Beth Israel Aims to Enhance ICU Care With $5.3M Grant

Jan. 28, 2014
Backed by a $5.3 million granted from the Gordon and Betty Moore Foundation of California, the Boston-based Beth Israel Deaconess Medical Center will work to use IT and patient engagement to reduce the overall risk of harm in the intensive care unit.

Backed by a $5.3 million granted from the Gordon and Betty Moore Foundation of California, the Boston-based Beth Israel Deaconess Medical Center (BIDMC) will work to use IT and patient engagement to reduce the overall risk of harm in the intensive care unit (ICU).

BIDMC officials say they will use this opportunity to define the “burden of harm” in the ICU, including the loss of dignity and respect, as it moves to a systems approach to eliminating preventable harm.  It has the goal of providing timelier, more informative, and more actionable information to intensive care patients, families and providers.

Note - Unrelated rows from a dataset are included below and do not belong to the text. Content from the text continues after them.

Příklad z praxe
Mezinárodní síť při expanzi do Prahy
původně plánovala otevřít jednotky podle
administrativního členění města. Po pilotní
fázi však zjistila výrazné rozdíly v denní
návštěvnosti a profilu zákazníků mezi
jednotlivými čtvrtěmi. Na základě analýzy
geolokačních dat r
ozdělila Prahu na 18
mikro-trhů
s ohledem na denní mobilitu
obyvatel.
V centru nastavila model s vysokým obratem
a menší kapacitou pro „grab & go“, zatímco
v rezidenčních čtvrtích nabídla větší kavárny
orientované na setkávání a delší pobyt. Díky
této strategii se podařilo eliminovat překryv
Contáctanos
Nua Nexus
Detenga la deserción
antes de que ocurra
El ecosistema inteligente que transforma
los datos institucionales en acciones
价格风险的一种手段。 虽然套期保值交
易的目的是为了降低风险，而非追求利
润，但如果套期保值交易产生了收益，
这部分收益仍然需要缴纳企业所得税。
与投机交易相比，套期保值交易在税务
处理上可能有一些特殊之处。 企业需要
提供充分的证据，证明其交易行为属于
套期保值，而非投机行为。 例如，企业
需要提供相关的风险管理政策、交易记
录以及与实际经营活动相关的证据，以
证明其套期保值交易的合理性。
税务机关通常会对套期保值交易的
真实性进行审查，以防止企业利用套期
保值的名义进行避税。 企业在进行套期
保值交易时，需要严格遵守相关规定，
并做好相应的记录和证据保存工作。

The goal is to develop tools to support interventions designed to eliminate preventable harm in the ICU, officials say.

As part of this effort, a team of BIDMC clinicians and MIT (Massachusetts Institute of Technology) system scientists will develop a model for measuring and managing the leading indicators of risk for harm in the ICU, including a dashboard system to raise clinicians’ awareness of conditions that may threaten patient safety.

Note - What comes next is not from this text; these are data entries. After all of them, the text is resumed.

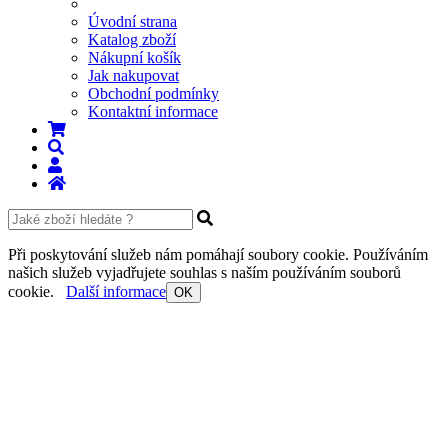
Úvodní strana
Katalog zboží
Nákupní košík
Jak nakupovat
Obchodní podmínky
Kontaktní informace
Při poskytování služeb nám pomáhají soubory cookie. Používáním
našich služeb vyjadřujete souhlas s naším používáním souborů
cookie.
Další informace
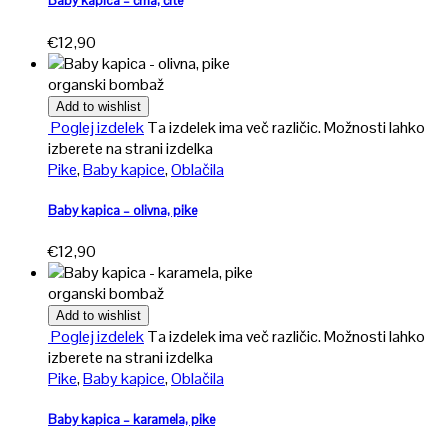
Baby kapica – črna, črte
€
12,90
organski bombaž
Add to wishlist
Poglej izdelek
Ta izdelek ima več različic. Možnosti lahko
izberete na strani izdelka
Pike
,
Baby kapice
,
Oblačila
Baby kapica – olivna, pike
€
12,90
organski bombaž
Add to wishlist
Poglej izdelek
Ta izdelek ima več različic. Možnosti lahko
izberete na strani izdelka
Pike
,
Baby kapice
,
Oblačila
Baby kapica – karamela, pike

During the 30-month grant, BIDMC will work with its ICU providers to build upon and improve current practice with IT tools that provide nurses and physicians with the right information for the decisions immediately at hand for each patient.

Even more crucial to the provision of the appropriate care for each patient is a lack of systematic engagement of patients and families in understanding and identifying risks in ICUs, officials say. That failure may result in loss of dignity and respect, particularly when clinicians are not aware of the wishes of patients and their families in terms of how they would like to be involved and how much or how little effort is desired.

With this in mind, two key components of the project are to create checklists that will provide patient-specific information to clinicians, allowing them to make the right preventative-care decisions at the right time. The information would be available to doctors, nurses and other care providers in real-time through a provider-facing interface. A separate interface that relies on easy-to-understand language that facilitates communication between patients and families and providers in the ICU will also be developed.

Finally, the project aims to extend this level of engagement beyond a city-based academic medical center to community hospitals that often face the same challenges. With that reality in mind, select innovations will be piloted at Beth Israel Deaconess Hospital-Milton and Beth Israel Deaconess Hospital-Plymouth.